Another Million Days and Nights Go By

Mariele Neudecker

Another Million Days and Nights Go By, 2002

Mariele Neudecker uses a broad range of media, including sculpture, film, and sound. Her practice investigates the formation and historical dissemination of cultural constructs around natural and technological worlds and notions of a Contemporary Sublime. Neudecker often reproduces a heightened landscape experience, addressing the subjective and mediated condition of any first-hand encounter.
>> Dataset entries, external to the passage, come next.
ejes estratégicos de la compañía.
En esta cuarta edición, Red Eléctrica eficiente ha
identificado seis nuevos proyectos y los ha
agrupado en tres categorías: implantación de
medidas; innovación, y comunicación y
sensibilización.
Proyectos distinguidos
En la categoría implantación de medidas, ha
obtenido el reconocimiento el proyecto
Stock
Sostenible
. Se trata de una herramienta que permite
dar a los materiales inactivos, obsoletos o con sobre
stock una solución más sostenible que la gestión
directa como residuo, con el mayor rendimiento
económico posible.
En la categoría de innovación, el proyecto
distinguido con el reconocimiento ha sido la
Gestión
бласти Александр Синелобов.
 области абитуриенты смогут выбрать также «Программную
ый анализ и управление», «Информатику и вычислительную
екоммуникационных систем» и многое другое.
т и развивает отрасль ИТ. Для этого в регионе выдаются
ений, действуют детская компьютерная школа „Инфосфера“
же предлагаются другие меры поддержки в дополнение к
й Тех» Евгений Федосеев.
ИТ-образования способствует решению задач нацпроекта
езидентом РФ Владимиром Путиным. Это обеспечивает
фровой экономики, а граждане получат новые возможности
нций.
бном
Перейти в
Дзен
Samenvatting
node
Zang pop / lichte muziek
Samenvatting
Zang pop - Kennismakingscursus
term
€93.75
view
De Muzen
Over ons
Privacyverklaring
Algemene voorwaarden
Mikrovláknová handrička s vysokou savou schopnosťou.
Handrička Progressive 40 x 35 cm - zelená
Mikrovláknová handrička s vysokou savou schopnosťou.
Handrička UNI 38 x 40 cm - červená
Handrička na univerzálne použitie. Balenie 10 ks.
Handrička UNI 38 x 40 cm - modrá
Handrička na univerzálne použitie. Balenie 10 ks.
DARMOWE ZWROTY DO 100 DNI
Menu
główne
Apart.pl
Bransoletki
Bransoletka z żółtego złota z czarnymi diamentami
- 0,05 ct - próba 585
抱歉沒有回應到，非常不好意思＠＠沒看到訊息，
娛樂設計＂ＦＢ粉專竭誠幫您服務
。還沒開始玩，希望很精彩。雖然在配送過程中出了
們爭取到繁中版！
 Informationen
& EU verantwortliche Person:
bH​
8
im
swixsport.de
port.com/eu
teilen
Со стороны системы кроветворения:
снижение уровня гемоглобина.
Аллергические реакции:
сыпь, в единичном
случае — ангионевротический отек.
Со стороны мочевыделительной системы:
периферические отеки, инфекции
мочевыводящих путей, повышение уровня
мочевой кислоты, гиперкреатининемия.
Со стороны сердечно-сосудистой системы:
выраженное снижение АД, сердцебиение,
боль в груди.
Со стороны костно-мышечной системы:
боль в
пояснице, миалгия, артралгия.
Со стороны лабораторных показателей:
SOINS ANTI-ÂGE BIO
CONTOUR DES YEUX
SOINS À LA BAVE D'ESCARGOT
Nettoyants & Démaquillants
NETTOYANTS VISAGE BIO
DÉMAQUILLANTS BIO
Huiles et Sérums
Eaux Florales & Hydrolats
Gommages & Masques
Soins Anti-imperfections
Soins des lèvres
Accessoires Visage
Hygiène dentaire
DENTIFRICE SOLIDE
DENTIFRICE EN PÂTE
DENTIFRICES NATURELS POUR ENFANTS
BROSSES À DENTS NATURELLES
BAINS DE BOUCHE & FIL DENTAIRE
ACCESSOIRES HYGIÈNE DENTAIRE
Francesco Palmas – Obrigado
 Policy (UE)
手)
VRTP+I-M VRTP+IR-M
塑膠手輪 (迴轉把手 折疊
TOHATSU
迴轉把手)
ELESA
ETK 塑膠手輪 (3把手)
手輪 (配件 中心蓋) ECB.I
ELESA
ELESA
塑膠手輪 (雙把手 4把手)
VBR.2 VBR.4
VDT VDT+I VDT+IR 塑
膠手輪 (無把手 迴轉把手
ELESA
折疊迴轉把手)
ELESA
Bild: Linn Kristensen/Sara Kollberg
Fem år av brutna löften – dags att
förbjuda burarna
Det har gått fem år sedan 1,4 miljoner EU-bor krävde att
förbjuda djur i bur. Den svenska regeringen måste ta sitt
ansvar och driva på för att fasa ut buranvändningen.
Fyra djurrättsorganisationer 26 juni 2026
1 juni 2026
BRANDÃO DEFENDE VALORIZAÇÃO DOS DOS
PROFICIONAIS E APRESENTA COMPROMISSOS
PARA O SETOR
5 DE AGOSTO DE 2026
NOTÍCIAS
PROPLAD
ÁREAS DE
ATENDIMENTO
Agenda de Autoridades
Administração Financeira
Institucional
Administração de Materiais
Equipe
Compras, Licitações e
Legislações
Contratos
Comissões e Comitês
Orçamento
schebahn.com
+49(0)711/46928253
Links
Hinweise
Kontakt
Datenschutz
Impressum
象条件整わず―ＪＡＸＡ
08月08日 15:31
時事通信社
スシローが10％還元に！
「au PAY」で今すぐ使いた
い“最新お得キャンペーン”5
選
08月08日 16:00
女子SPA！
Another Million Days and Nights Go By, 2002 addresses the subject of landscape, its representation through art history, and our subjective interpretation of it. Neudecker’s interest in landscape and nature has been influenced by the artistic, philosophical, historical, and political dimensions of the Romantic Sublime, as represented by the Northern European landscape painting of the 19th century. Paintings by Schinkel, Friedrich, Dahl, among others, have been a strong influence on Neudecker’s practice, the point of departure of which is the idea of reproducing an experience of a given reality through the means of depiction and simulation. Part of an ongoing series of tank sculptures, Neudecker isolates spatio-temporals block, in this case, an imaginary landscape, to address the principles and the threshold of temporary illusion, determining the cognitive process tied to the perception of a simulacra. With deliberate disregard to space and time, the work stands still between the temporary illusion of reality and the reproduction and (miss) placement of its parts.

Solo exhibitions include Limerick City Gallery, Limerick; Ikon Gallery, Birmingham; Tate St Ives and Tate Britain, Kunstmuseum Trondheim, Norway, Zeppelin Museum, Germany; she has shown widely in international group exhibitions. In 2020 her work was part of Among the Trees exhibition at Hayward Gallery, London. Neudecker is Professor at Bath Spa University, Fellow for CERN’s Visiting Artists Program and is on the European Commission’s Science Hub’s advisory panel for their Joint Research Centre for Art and Science. Mariele Neudecker lives and works in Bristol, UK.